Statistical methods for analyzing sequencing data with applications in modern biomedical analysis and personalized medicine
MetadataShow full item record
There has been tremendous advancement in sequencing technologies; the rate at which sequencing data can be generated has increased multifold while the cost of sequencing continues on a downward descent. Sequencing data provide novel insights into the ecological environment of microbes as well as human health and disease status but challenge investigators with a variety of computational issues. This thesis focuses on three common problems in the analysis of high-throughput data. The goals of the first project are to (1) develop a statistical framework and a complete software pipeline for metagenomics that identifies microbes to the strain level and thus facilitating a personalized drug treatment targeting the strain; and (2) estimate the relative content of microbes in a sample as accurately and as quickly as possible. The second project focuses on the analysis of the microbiome variation across multiple samples.
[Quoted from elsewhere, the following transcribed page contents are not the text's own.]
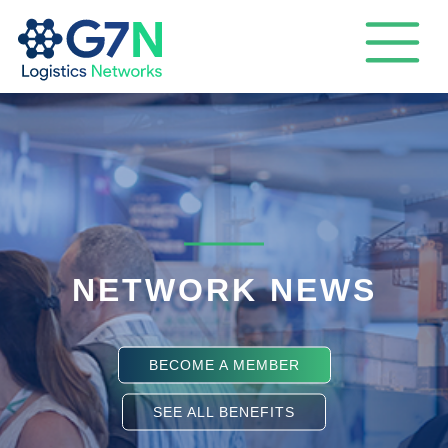
NETWORK NEWS
BECOME A MEMBER
SEE ALL BENEFITS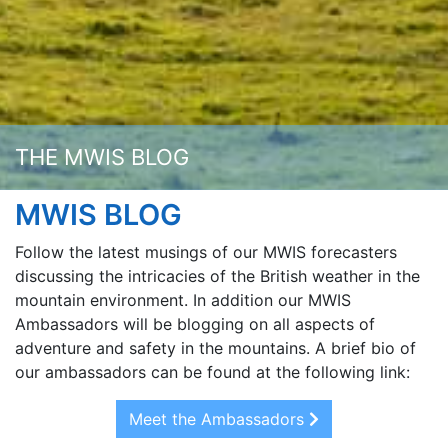
THE MWIS BLOG
MWIS BLOG
Follow the latest musings of our MWIS forecasters
discussing the intricacies of the British weather in the
mountain environment. In addition our MWIS
Ambassadors will be blogging on all aspects of
adventure and safety in the mountains. A brief bio of
our ambassadors can be found at the following link:
Meet the Ambassadors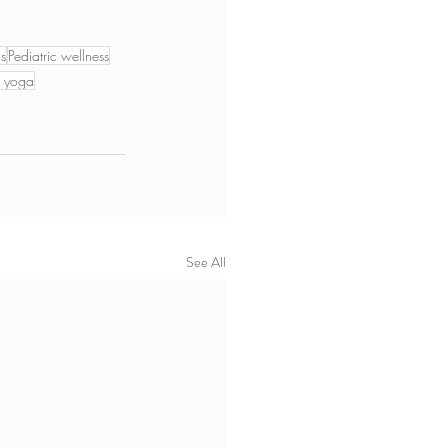
ds
Pediatric wellness
m yoga
See All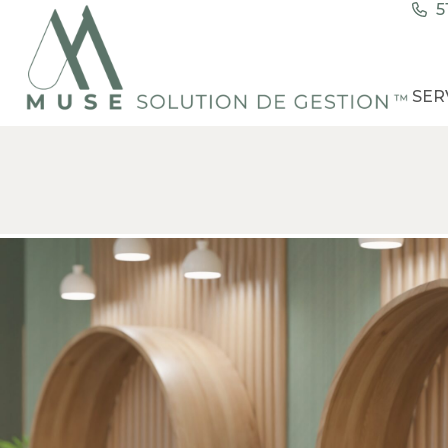
5
SER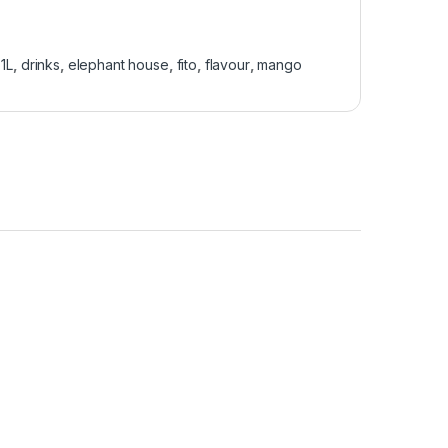
:
1L
,
drinks
,
elephant house
,
fito
,
flavour
,
mango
Studying the variation of microbiomes under different conditions within an organism or environment is the key to diagnosing diseases and providing personalized treatments. The goals are to (1) identify various statistical diversity measures; (2) develop confidence regions for the relative abundance estimates; (3) perform multi-dimensional and differential expression analysis; and (4) develop a complete pipeline for multi-sample microbiome analysis. The third project is focused on batch effect analysis. When analyzing high dimensional data, non-biological experimental variation or “batch effects” confound the true associations between the conditions of interest and the outcome variable. Batch effects exist even after normalization. Hence, unless the batch effects are identified and corrected, any attempts for downstream analyses, will likely be error prone and may lead to false positive results. The goals are to (1) analyze the effect of correlation of the batch adjusted data and develop new techniques to account for correlation in two step hypothesis testing approach; (2) develop a software pipeline to identify whether batch effects are present in the data and adjust for batch effects in a suitable way. In summary, we developed software pipelines called PathoScope, PathoStat and BatchQC as part of these projects and validated our techniques using simulation and real data sets.